In a decision handed down today the court upheld Coca-Cola’s action and annulled a previous decision by the EU Intellectual Property Office (EUIPO).

Master Cola

Master Cola

The application, by Syrian company Mitico, is for the word ‘Master’ in Arabic script and would be applied to the company’s ‘Master Cola’ drink. Coca-Cola alleged that the font on the word ‘Master’ is too similar to its own ‘Coca-Cola’ mark.

Visual similarities noted include the ‘tail’ flowing from the respective first letters ‘C’ and ‘M’ in a ‘signature flourish’ and the shared use of Spenserian script which is ‘not commonly used in contemporary business life’.

In Syria and the Middle East, Mitico markets the drink in white font on a red background, similar to Coca-Cola's branding. 

According to today’s judgment, the manner in which the sign is applied outside the EU could lead to a ‘non-hypothetical future risk of unfair advantage in the EU’. The judgment added that Mitico did not reveal whether its commercial intentions in the EU would be different from those in the Middle East.

Should the application eventually be granted it would, as it stands, create a similar right in the UK. However that could change after Brexit if a way of converting EU-wide trade marks into national UK marks is not found.

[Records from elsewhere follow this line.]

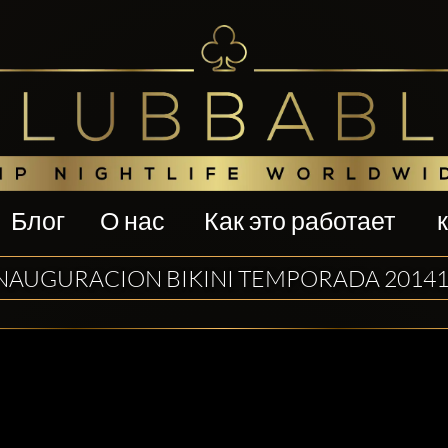
Блог
О нас
Как это работает
NAUGURACION BIKINI TEMPORADA 2014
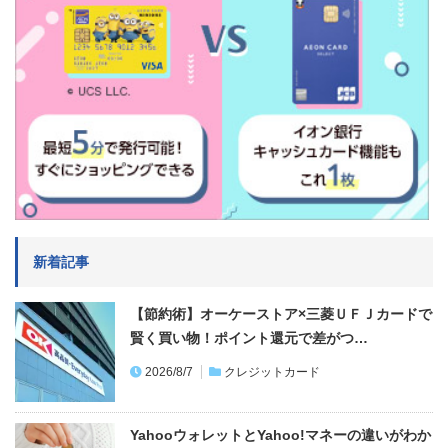
新着記事
【節約術】オーケーストア×三菱ＵＦＪカードで
賢く買い物！ポイント還元で差がつ…
2026/8/7
クレジットカード
YahooウォレットとYahoo!マネーの違いがわか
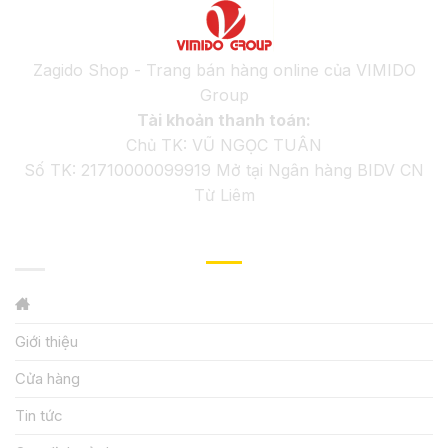
Zagido Shop - Trang bán hàng online của VIMIDO
Group
Tài khoản thanh toán:
Chủ TK: VŨ NGỌC TUÂN
Số TK: 21710000099919 Mở tại Ngân hàng BIDV CN
Từ Liêm
GIỚI THIỆU
Giới thiệu
Cửa hàng
Tin tức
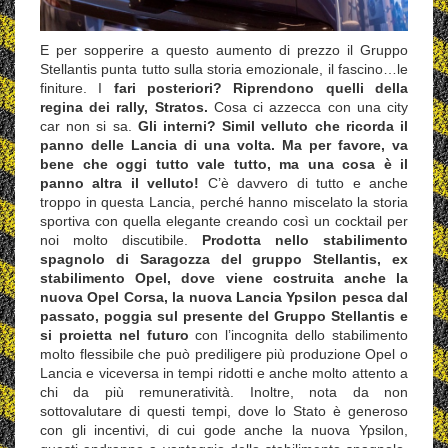
E per sopperire a questo aumento di prezzo il Gruppo
Stellantis punta tutto sulla storia emozionale, il fascino…le
finiture. I
fari posteriori? Riprendono quelli della
regina dei rally, Stratos.
Cosa ci azzecca con una city
car non si sa.
Gli interni? Simil velluto che ricorda il
panno delle Lancia di una volta. Ma per favore, va
bene che oggi tutto vale tutto, ma una cosa è il
panno altra il velluto!
C’è davvero di tutto e anche
troppo in questa Lancia, perché hanno miscelato la storia
sportiva con quella elegante creando così un cocktail per
noi molto discutibile.
Prodotta nello stabilimento
spagnolo di Saragozza del gruppo Stellantis, ex
stabilimento Opel, dove viene costruita anche la
nuova Opel Corsa, la nuova Lancia Ypsilon pesca dal
passato, poggia sul presente del Gruppo Stellantis e
si proietta nel futuro
con l’incognita dello stabilimento
molto flessibile che può prediligere più produzione Opel o
Lancia e viceversa in tempi ridotti e anche molto attento a
chi da più remuneratività. Inoltre, nota da non
sottovalutare di questi tempi, dove lo Stato è generoso
con gli incentivi, di cui gode anche la nuova Ypsilon,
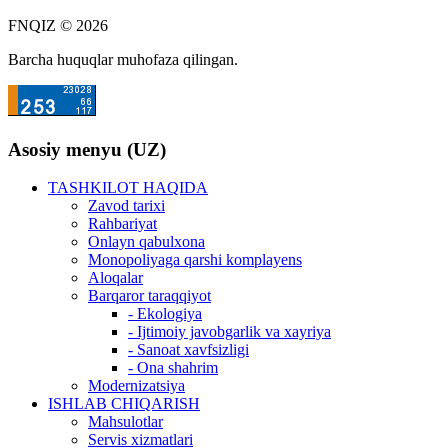
FNQIZ © 2026
Barcha huquqlar muhofaza qilingan.
Asosiy menyu (UZ)
TASHKILOT HAQIDA
Zavod tarixi
Rahbariyat
Onlayn qabulxona
Monopoliyaga qarshi komplayens
Aloqalar
Barqaror taraqqiyot
- Ekologiya
- Ijtimoiy javobgarlik va xayriya
- Sanoat xavfsizligi
- Ona shahrim
Modernizatsiya
ISHLAB CHIQARISH
Mahsulotlar
Servis xizmatlari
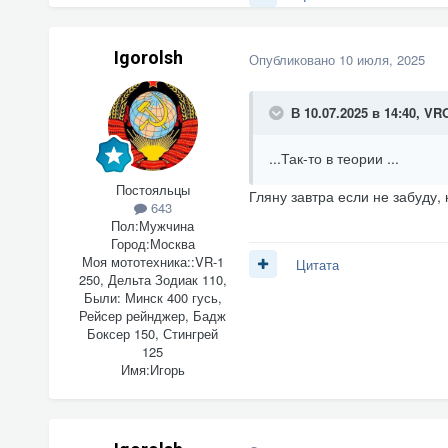
Igorolsh
Опубликовано
10 июля, 2025
В 10.07.2025 в 14:40,
VR
...Так-то в теории ...
Постояльцы
Гляну завтра если не забуду,
643
Пол:
Мужчина
Город:
Москва
Моя мототехника::
VR-1
Цитата
250, Дельта Зодиак 110,
Были: Минск 400 гусь,
Рейсер рейнджер, Бадж
Боксер 150, Стингрей
125
Имя:
Игорь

The dispute began in 2010 when Mitico applied to the EUIPO to register the mark for beverages and food products. Coca Cola opposed the mark but the EUIPO rejected the opposition on the grounds that there was no likelihood of confusion.

Coca-Cola challenged the decision prompting the General Court to annul it in 2014. The court found that the marks had a degree of similarity, sufficient enough for the relevant public to make a connection between the two, and sent it back to the opposition division.

However, the following year the EUIPO again rejected Coca-Cola’s opposition as Coca-Cola failed to establish the existence of a risk of commercial free-riding.

Coca-Cola, represented by magic circle firm Allen & Overy, once again brought an action before the General Court seeking an annulment of that decision.

In today’s judgment, the General Court again annulled the decision.

The IPO will now be called upon to carry out a full re-examination of the merits of the opposition, in both law and fact.